EXERCISE BRIEF:
What you return should match the data word for word, minus the images.

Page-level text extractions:
☆ ☆ ☆ ☆
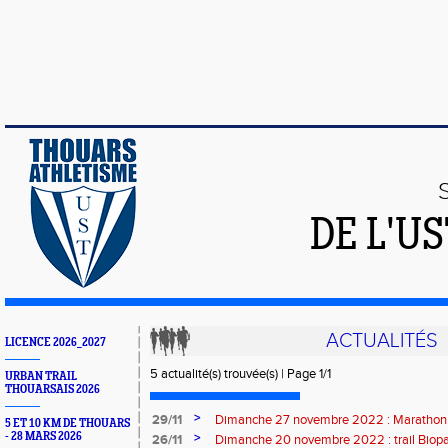
DE L'U
ACTUALITÉS
LICENCE 2026_2027
5 actualité(s) trouvée(s) | Page 1/1
URBAN TRAIL
THOUARSAIS 2026
>
29/11
Dimanche 27 novembre 2022 : Marathon 
5 ET 10 KM DE THOUARS
- 28 MARS 2026
>
26/11
Dimanche 20 novembre 2022 : trail Biopa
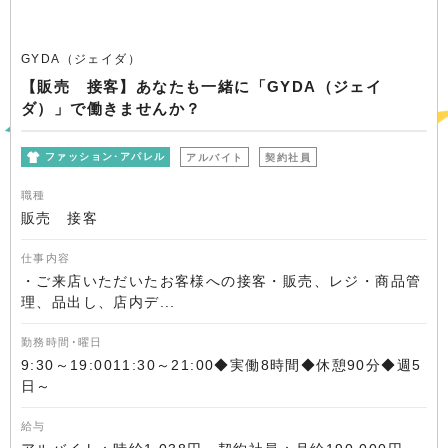
GYDA（ジェイダ）
【販売 接客】あなたも一緒に「GYDA（ジェイ
ダ）」で働きませんか？
ファッション･アパレル
アルバイト
契約社員
職種
販売 接客
仕事内容
・ご来店いただいたお客様への接客・販売、レジ・商品管
理、品出し、店内デ...
勤務時間･曜日
9:30～19:0011:30～21:00◆実働8時間◆休憩90分◆週5
日～
給与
☆ ☆ ☆ ☆
SOLUTION FOR THIS PROBLEM:
DE L'U
ACTUALITÉS
LICENCE 2026_2027
5 actualité(s) trouvée(s) | Page 1/1
URBAN TRAIL
THOUARSAIS 2026
>
29/11
Dimanche 27 novembre 2022 : Marathon 
5 ET 10 KM DE THOUARS
- 28 MARS 2026
>
26/11
Dimanche 20 novembre 2022 : trail Biopa
GYDA（ジェイダ）
【販売 接客】あなたも一緒に「GYDA（ジェイ
ダ）」で働きませんか？
ファッション･アパレル
アルバイト
契約社員
職種
販売 接客
仕事内容
・ご来店いただいたお客様への接客・販売、レジ・商品管
理、品出し、店内デ...
勤務時間･曜日
9:30～19:0011:30～21:00◆実働8時間◆休憩90分◆週5
日～
給与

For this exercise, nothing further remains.